In silico genome-wide modelling and metabolic engineering of Pseudomonas strains for improved rhamnolipid synthesis

Dr Claudio Angione, Teesside University
Dr Pattanathu Rahman, TeeGene Biotech Ltd. & University of Portsmouth

 


“Integrating machine learning techniques with genome-scale metabolic models is a highly-promising technique, as it has the potential to achieve for the first time interpretable and mechanism-aware machine learning. With this POC we have shown that this can be used to infer the optimal metabolic engineering steps for overproduction of desired metabolites.”

Dr Claudio Angione, Teesside University


The Challenge

Rhamnolipids are bacterial biosurfactants which have several industrial applications including in biopharmaceuticals, cosmetics, detergents, and bioremediation. Rhamnolipids are predominantly produced by Pseudomonas aeruginosa. However, the model organism Pseudomonas putida has greater metabolic versatility and potential for industrial applications.

Computational methods for metabolic engineering are able to model and optimise biological models such as P. putida, leading to the improvement of a given biotechnological pipeline. The challenge is to combine machine learning tools with a metabolic metabolic model of P. putida for rhamnolipid production. This model can then be used to engineer Pseudomonas strains to efficiently manufacture these industrially relevant compounds.

The Research

Dr Claudio Angione is a Senior Lecturer at Teesside University. As a member of the Machine Intelligence Research Group and the Healthcare Innovation Centre, his research interests include systems biology and machine learning.

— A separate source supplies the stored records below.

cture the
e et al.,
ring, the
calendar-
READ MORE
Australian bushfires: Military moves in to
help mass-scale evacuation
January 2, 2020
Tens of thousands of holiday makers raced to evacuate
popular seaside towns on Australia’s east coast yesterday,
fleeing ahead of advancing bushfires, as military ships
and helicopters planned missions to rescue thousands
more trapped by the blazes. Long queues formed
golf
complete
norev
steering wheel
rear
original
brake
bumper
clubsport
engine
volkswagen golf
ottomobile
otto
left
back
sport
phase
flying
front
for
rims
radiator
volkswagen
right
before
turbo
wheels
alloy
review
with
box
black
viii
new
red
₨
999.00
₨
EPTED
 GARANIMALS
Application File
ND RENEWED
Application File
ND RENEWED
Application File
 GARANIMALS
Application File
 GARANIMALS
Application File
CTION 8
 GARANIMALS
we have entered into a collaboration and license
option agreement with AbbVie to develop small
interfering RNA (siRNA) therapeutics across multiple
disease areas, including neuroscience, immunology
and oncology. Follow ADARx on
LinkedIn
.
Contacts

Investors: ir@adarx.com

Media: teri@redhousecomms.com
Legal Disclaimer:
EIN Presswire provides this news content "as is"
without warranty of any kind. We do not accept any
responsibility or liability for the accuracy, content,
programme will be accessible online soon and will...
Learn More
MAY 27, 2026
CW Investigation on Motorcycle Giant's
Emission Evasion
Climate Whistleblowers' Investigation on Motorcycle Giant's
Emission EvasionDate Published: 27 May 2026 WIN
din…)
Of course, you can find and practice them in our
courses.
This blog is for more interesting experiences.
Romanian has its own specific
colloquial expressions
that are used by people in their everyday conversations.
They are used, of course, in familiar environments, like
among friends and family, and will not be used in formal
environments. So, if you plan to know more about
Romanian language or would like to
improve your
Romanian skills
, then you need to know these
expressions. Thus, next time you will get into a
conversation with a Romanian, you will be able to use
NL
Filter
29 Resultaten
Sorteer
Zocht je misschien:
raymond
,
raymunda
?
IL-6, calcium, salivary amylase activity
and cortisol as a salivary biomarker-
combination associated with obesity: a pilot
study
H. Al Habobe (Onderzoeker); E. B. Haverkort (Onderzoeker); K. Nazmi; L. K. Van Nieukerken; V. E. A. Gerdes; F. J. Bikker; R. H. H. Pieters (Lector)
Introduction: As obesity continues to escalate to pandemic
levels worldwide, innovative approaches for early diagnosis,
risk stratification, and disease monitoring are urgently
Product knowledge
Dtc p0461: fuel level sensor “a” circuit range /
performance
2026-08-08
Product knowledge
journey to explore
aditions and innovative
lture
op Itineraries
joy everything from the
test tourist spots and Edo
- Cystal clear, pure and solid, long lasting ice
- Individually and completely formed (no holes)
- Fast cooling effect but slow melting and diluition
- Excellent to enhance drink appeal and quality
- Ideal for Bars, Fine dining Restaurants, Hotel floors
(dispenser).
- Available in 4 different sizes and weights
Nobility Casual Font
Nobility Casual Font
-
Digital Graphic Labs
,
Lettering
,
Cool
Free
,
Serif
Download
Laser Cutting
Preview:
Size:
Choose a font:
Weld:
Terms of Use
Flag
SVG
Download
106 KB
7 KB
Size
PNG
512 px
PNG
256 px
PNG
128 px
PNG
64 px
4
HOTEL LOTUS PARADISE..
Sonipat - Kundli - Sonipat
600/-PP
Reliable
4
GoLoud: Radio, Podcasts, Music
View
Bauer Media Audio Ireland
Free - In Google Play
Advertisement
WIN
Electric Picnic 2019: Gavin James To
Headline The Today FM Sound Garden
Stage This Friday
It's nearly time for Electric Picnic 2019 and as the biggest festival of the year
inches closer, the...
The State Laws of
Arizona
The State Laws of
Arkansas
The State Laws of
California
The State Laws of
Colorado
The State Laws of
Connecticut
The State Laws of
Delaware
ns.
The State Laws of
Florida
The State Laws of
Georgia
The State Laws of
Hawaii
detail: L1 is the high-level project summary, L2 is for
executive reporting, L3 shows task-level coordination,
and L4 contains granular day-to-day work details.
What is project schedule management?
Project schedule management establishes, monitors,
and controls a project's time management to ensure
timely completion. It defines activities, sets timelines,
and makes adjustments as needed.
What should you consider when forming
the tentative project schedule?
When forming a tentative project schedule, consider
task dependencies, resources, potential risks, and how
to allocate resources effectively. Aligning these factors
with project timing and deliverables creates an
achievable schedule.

TeeGene Biotech is a spinout venture from Teesside University lead by Dr Pattanathu Rahman, which is pioneering the use of biosurfactants in a range of products, including household, environmental, cosmetic and biomedical applications.

Dr Angione applied for a CBMNet Proof-of-Concept award with TeeGene Biotech, building on work previously funded by a CBMNet Business Interaction Voucher. Their project aimed to build a multi-omic engineered model of Rhamnolipid production in Pseudomonas putida. This model will be used to make biosurfactant production more economically viable for TeeGene.

The Result

In a previous CBMNet-funded project, Dr Angione’s group built an engineered genome-scale model of P. putida for rhamnolipid production and transport through the cell membrane. In this project, the aim was to integrate poly-omics data into this model to produce a multi-omic engineered model of P. putida.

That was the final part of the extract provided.